All the words are converted to embeddings using an embedding algorithm (embedding length=512 in case of BERT)

Alt text

The same vector size e.g. 4 in this case * max-seq-length (hyperparam) is carried through encoder layers
Each word has its own path through the encoder
In self-attention layer, these paths depend on other (can't be parallel)
Feed-forward part has no dependencies so it can be executed in parallel
The same feed-forward part if applied to the output of self attention layers but the weights are different.

Self Attention

Intuition - Bake the understanding of other relevant words into the word currently getting processed

Alt text

Steps 2-6 can be condensed into $$softmax{(\frac{Q K^T}{\sqrt{(d_k)}})}V = Z$$

Multi-head Attention

Intuition - in the above equation, Z contains a little of all encodings but could be dominated by itself.

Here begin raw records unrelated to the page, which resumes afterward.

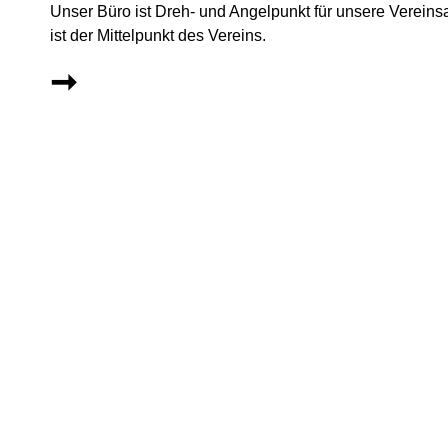
Unser Büro ist Dreh- und Angelpunkt für unsere Vereins
ist der Mittelpunkt des Vereins.
➞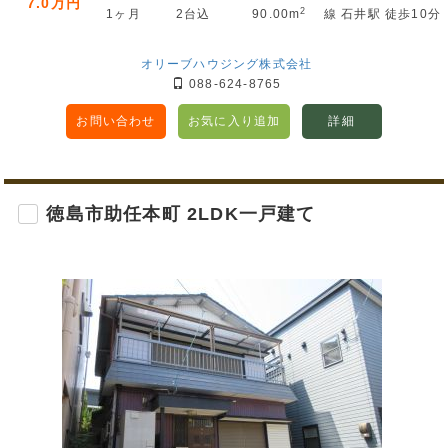
7.0万円
2
1ヶ月
2台込
90.00m
線 石井駅 徒歩10分
オリーブハウジング株式会社
088-624-8765
お問い合わせ
お気に入り追加
詳細
徳島市助任本町 2LDK一戸建て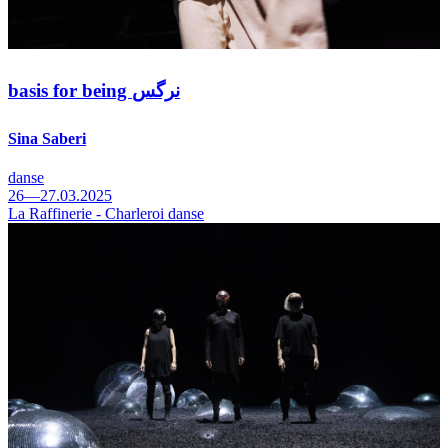
basis for being نرگس
Sina Saberi
danse
26—27.03.2025
La Raffinerie - Charleroi danse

In the Attention is All You Need paper, they have 8 attention heads, so we end up doing the same calculation as above 8 times with different weight matrices

Feedforward is expecting a single and not 8 matrix for each keyword. To achieve this,

CONCAT all Z matrices
Multiply with $W_0$ (8*$dim_{Z_{0....7}}$) matrix to get Z matrix for each word

Positional Embedding

To account for the order in the sequence of text, we assign a Positional Embedding vector to each input embedding.

These vectors follow a specific pattern.

The Residuals

These are the residual connections in the paper.

Alt text

The Decoder

The set of K, V vectors from the encoder stack is used by each encoder-decoder attention layer of the decoder

In decoder, the self attention layer, is only allowed to attend to the positions before it in the output sequence. This is done by masking the future positions by -inf before softmax step

The encoder-decoder-attention layer works like the multihead attention layer except, it creates its Queries matrix from layer below it and get the K, V matrices from the output of encoder.

Linear Layer

Project the outputs of the decoder to a much larger vector called the logits vector (vocab wide)

Loss Function

The model outputs the probability distribution and this distribution is compared to the actual distribution using Cross Entropy or Kullback-Leibler Divergence

The output is always a vocab wide probability distribution of the expected token.

We can decode this by just taking the word with highest probability Greedy decoding

Or by keeping, lets say, two words, and run the model with keeping each word in the first place and so on. beam search [Hyperparams]